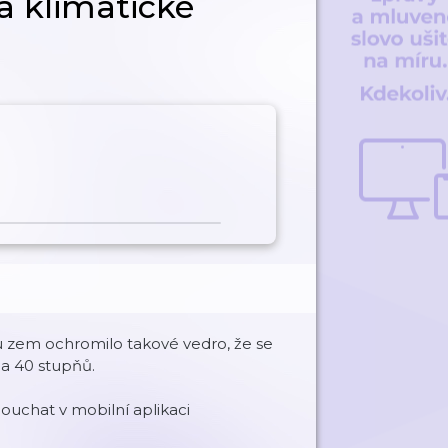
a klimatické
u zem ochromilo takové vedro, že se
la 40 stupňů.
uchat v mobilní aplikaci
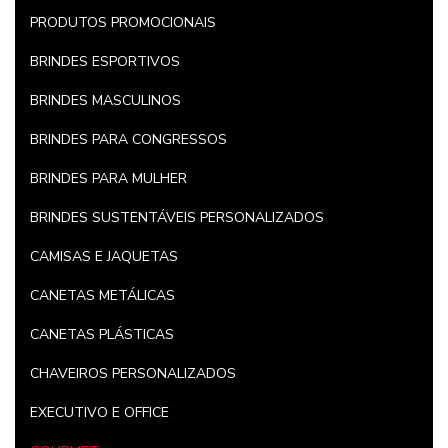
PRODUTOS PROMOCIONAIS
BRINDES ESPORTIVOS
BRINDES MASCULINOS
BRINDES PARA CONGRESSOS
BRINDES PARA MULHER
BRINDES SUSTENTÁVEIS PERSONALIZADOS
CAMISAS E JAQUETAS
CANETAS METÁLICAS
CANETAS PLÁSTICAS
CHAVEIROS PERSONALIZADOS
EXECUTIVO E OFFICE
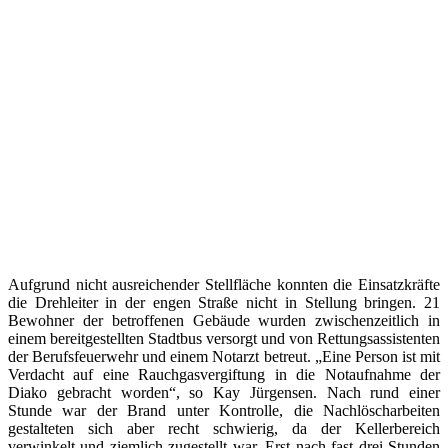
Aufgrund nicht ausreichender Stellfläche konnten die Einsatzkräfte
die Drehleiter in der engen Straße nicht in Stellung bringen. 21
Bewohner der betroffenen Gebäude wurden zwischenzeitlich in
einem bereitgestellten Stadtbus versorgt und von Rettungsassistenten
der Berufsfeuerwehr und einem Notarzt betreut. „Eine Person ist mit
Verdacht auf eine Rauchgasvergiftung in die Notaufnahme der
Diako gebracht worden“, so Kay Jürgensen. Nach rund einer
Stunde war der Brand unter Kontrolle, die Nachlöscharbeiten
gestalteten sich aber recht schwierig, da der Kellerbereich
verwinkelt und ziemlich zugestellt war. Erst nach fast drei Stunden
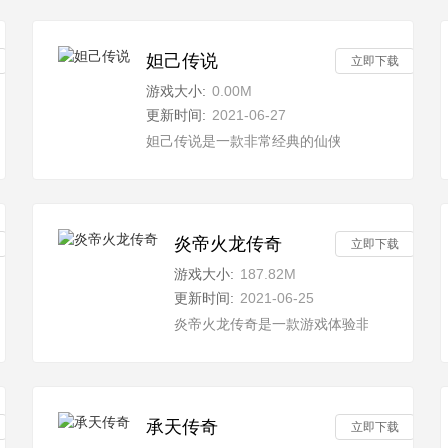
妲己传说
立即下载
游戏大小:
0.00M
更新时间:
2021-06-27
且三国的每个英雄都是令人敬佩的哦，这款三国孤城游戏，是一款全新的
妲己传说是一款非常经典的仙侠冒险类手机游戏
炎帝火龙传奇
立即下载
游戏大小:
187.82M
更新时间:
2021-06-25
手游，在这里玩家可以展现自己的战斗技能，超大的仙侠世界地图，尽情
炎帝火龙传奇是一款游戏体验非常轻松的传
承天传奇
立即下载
____
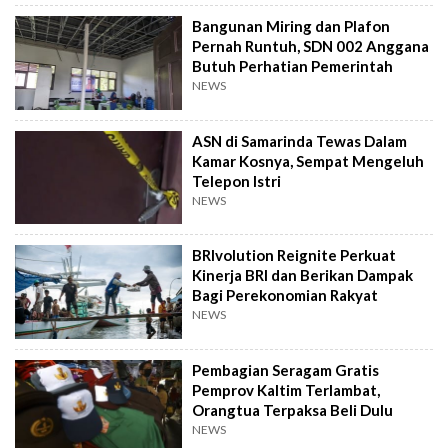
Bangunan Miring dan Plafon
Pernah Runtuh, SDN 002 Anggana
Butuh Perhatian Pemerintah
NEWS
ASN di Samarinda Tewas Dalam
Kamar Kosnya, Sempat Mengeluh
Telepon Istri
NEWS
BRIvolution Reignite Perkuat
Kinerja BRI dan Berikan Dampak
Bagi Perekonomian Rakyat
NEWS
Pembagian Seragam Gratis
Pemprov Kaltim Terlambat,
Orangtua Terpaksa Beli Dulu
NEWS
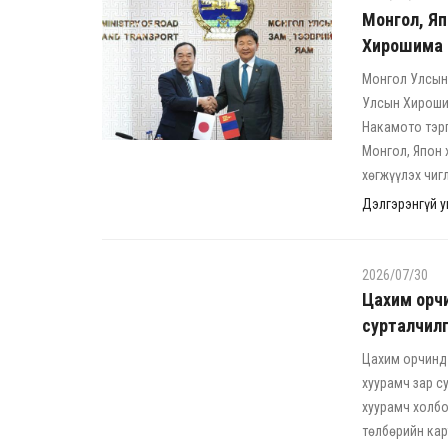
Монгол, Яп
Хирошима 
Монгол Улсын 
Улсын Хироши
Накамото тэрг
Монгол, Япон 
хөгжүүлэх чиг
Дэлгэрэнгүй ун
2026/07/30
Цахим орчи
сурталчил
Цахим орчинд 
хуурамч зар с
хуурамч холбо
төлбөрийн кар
____
## Task goal
Extract, without any images, the part of the material above that opens with the line containing "a klimatické" and closes with the line containing "Stunde war der", both lines included.

## Task response
a klimatické
u zem ochromilo takové vedro, že se
la 40 stupňů.
uchat v mobilní aplikaci
PRODUTOS PROMOCIONAIS
BRINDES ESPORTIVOS
BRINDES MASCULINOS
BRINDES PARA CONGRESSOS
BRINDES PARA MULHER
BRINDES SUSTENTÁVEIS PERSONALIZADOS
CAMISAS E JAQUETAS
CANETAS METÁLICAS
CANETAS PLÁSTICAS
CHAVEIROS PERSONALIZADOS
EXECUTIVO E OFFICE
Aufgrund nicht ausreichender Stellfläche konnten die Einsatzkräfte
die Drehleiter in der engen Straße nicht in Stellung bringen. 21
Bewohner der betroffenen Gebäude wurden zwischenzeitlich in
einem bereitgestellten Stadtbus versorgt und von Rettungsassistenten
der Berufsfeuerwehr und einem Notarzt betreut. „Eine Person ist mit
Verdacht auf eine Rauchgasvergiftung in die Notaufnahme der
Diako gebracht worden“, so Kay Jürgensen. Nach rund einer
Stunde war der Brand unter Kontrolle, die Nachlöscharbeiten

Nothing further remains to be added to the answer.